(Collected data)
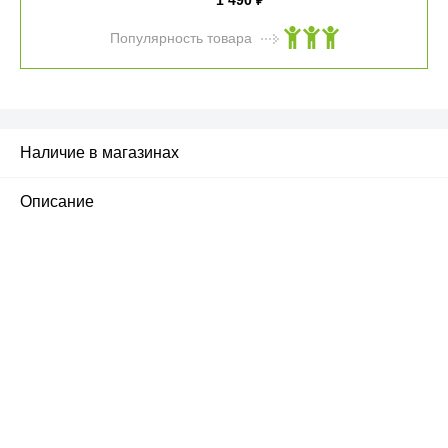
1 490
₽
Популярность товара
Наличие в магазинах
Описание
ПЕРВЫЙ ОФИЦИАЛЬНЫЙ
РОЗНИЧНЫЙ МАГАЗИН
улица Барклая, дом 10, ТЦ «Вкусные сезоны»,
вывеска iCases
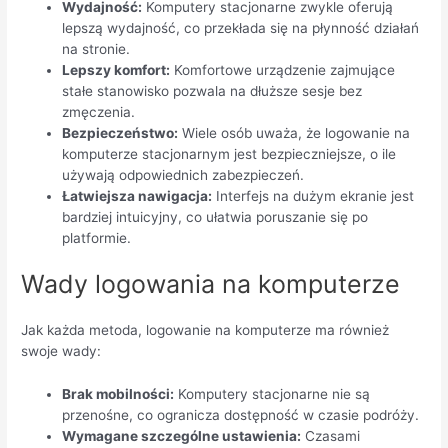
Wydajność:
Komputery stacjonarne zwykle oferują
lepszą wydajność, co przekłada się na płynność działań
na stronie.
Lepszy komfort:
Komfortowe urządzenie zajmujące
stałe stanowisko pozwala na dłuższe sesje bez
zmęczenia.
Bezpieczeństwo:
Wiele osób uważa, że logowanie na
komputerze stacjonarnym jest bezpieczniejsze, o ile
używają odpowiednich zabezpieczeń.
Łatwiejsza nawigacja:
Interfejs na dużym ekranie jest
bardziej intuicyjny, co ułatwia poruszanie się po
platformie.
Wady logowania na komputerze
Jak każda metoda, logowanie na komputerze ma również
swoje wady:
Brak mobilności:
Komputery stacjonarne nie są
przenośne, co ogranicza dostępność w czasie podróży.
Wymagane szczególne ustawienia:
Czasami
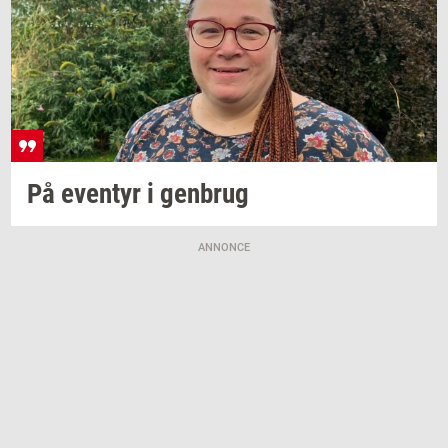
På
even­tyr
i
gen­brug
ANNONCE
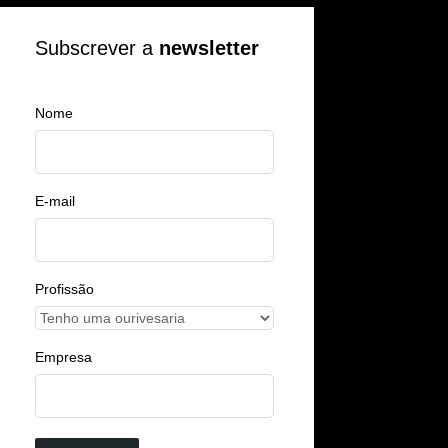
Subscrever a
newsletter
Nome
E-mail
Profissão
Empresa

--

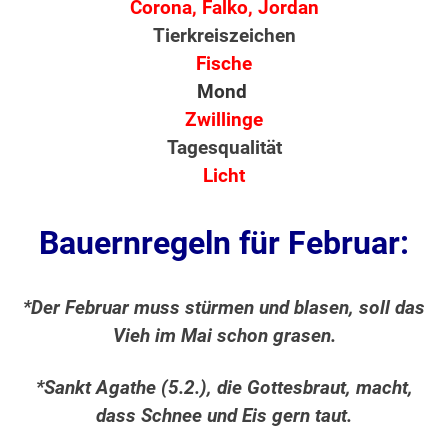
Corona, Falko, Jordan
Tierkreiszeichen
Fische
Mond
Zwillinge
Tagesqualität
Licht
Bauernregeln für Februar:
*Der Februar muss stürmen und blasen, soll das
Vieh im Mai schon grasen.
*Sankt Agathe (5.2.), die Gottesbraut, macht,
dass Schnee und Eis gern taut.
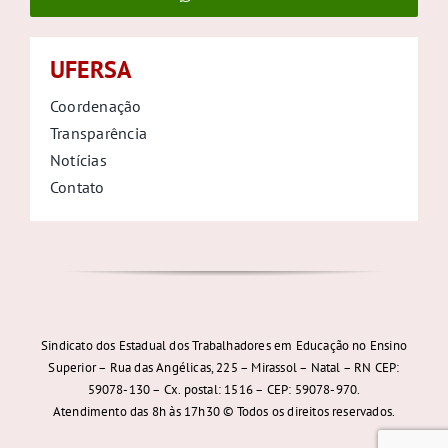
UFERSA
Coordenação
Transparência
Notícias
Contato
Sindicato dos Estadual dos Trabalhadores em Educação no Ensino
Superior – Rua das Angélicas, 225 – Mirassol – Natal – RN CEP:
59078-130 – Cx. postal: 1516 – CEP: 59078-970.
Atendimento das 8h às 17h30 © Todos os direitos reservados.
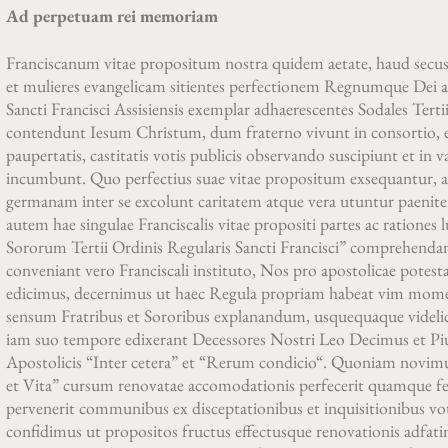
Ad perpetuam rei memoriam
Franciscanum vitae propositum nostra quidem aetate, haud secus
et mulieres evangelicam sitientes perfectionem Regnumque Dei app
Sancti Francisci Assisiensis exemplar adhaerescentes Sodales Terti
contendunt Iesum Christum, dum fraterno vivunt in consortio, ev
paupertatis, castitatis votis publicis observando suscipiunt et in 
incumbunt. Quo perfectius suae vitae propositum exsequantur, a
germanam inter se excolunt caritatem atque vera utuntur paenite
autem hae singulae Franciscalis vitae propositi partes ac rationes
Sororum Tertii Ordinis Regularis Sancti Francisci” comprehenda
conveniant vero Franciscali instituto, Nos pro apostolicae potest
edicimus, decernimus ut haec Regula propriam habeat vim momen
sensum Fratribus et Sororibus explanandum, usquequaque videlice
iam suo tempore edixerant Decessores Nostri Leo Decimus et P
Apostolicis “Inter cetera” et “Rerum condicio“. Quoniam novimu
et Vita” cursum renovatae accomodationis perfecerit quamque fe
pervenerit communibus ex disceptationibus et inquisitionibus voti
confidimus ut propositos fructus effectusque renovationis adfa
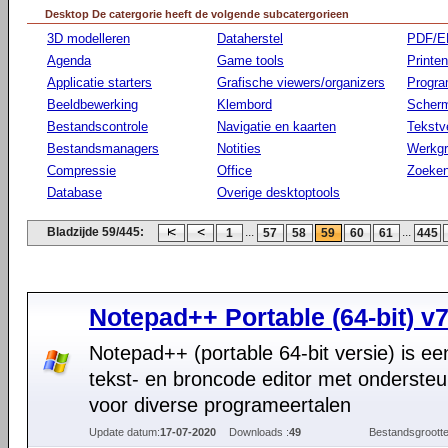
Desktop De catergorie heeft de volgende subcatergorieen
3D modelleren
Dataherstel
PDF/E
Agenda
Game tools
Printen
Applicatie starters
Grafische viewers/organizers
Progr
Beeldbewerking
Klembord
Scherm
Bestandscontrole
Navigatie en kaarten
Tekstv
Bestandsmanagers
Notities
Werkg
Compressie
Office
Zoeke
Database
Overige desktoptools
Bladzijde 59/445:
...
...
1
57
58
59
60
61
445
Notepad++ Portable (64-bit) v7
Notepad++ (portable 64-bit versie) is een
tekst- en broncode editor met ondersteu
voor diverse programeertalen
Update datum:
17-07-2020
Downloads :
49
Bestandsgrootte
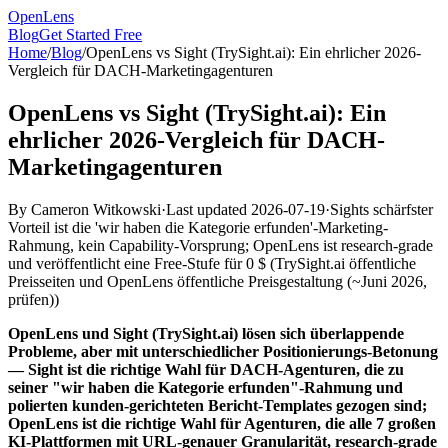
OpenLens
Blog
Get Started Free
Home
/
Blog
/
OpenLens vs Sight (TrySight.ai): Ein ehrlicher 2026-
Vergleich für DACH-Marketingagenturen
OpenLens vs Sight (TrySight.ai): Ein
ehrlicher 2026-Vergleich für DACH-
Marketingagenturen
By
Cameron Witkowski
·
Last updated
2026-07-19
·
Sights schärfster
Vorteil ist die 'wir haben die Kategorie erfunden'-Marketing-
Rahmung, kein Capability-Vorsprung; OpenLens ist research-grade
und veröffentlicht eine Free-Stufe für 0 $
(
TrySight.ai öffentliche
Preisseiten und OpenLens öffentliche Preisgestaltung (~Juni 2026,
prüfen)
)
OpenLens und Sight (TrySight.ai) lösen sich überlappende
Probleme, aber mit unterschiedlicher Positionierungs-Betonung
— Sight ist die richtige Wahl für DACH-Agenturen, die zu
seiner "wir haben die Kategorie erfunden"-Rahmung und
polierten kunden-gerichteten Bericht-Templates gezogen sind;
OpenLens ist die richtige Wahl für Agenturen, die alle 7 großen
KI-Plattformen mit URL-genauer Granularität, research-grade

==

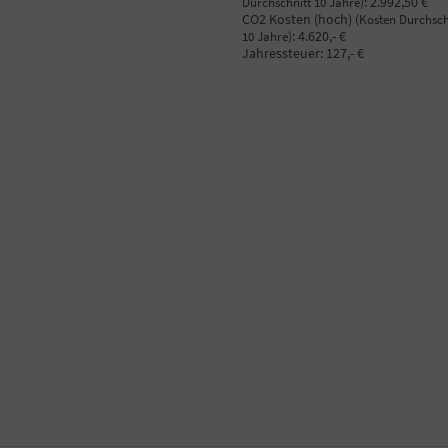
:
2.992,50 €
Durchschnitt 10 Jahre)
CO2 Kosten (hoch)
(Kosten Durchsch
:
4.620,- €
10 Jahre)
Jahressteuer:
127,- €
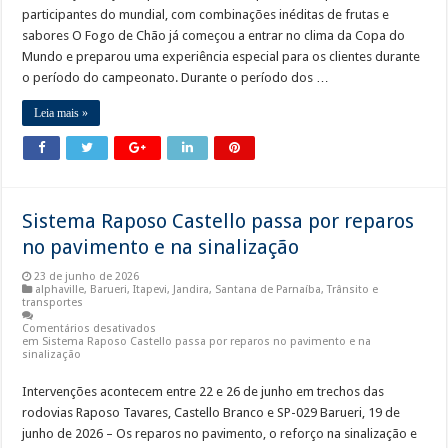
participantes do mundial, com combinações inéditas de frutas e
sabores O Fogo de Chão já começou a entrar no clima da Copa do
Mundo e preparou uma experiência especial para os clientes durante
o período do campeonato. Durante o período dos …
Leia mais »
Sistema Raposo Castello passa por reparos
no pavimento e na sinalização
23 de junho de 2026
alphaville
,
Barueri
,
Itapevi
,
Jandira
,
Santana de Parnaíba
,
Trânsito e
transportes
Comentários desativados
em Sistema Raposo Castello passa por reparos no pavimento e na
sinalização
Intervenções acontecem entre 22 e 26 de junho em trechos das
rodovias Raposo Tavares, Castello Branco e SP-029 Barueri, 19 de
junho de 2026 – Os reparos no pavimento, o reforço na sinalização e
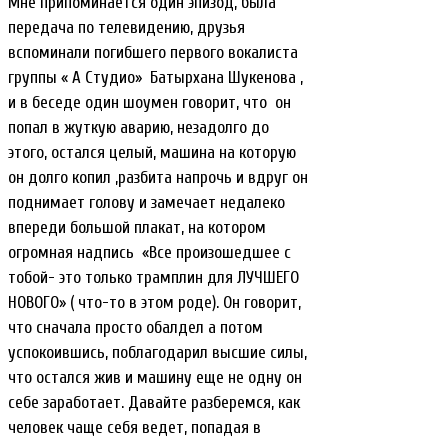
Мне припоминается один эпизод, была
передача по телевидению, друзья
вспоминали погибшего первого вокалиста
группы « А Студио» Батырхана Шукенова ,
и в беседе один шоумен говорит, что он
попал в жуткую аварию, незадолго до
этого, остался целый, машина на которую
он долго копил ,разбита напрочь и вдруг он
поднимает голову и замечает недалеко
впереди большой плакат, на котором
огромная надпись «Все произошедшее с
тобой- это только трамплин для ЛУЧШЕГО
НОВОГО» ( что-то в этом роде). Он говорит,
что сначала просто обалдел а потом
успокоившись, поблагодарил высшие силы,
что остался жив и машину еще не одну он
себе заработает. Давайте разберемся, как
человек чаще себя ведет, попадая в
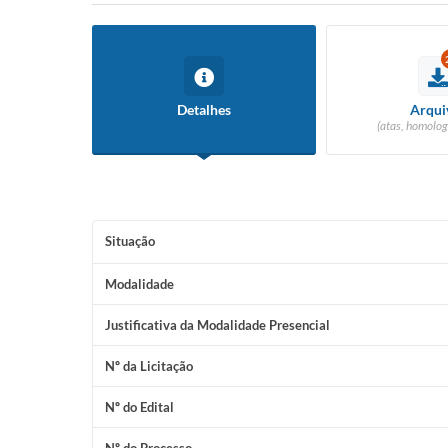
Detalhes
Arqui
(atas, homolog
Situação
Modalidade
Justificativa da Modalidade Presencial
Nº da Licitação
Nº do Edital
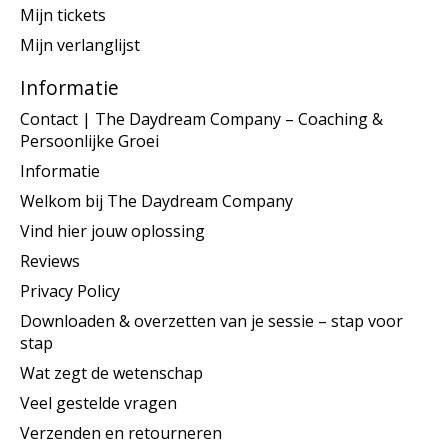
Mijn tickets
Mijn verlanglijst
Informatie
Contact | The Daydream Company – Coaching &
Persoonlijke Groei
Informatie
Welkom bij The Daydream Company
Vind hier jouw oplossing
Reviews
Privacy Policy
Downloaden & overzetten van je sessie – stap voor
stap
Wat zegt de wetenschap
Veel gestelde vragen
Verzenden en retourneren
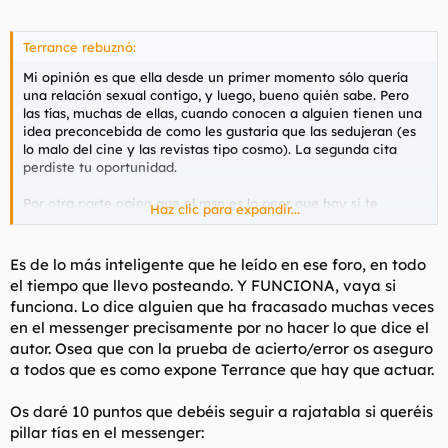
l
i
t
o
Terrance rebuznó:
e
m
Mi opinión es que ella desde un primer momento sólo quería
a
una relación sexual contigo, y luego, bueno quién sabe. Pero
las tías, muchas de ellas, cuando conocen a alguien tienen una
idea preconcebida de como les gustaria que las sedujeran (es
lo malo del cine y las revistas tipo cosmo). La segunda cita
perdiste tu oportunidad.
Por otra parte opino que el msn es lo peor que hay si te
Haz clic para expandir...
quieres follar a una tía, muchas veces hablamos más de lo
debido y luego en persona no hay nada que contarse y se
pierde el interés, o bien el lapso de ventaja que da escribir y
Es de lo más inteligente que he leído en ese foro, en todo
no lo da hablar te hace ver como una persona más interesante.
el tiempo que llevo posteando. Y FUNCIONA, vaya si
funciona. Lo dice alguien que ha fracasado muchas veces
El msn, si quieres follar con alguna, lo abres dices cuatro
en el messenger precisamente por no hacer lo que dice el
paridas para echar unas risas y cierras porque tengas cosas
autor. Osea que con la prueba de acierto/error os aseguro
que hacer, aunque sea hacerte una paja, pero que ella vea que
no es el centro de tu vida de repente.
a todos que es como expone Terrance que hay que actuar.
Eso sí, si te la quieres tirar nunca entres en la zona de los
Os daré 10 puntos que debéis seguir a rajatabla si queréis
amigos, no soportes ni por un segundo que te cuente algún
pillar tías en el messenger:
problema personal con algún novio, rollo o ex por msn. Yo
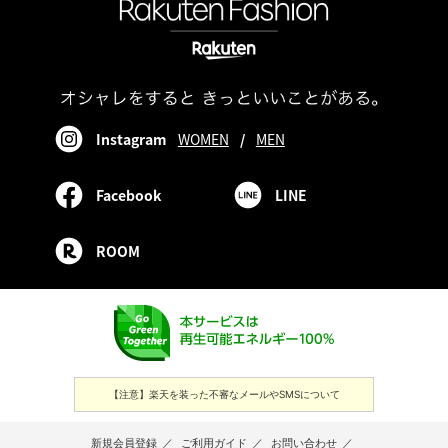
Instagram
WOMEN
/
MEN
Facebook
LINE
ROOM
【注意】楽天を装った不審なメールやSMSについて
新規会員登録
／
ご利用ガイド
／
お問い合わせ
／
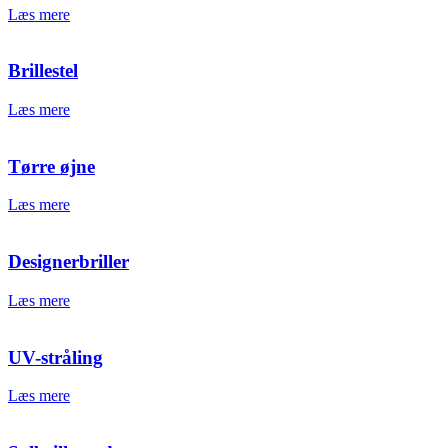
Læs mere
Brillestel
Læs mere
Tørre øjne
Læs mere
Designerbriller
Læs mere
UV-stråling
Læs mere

● Exercise
Go through the data and return each line where the word "Company" appears.

● Answer to the problem
Contact | The Daydream Company – Coaching &
Welkom bij The Daydream Company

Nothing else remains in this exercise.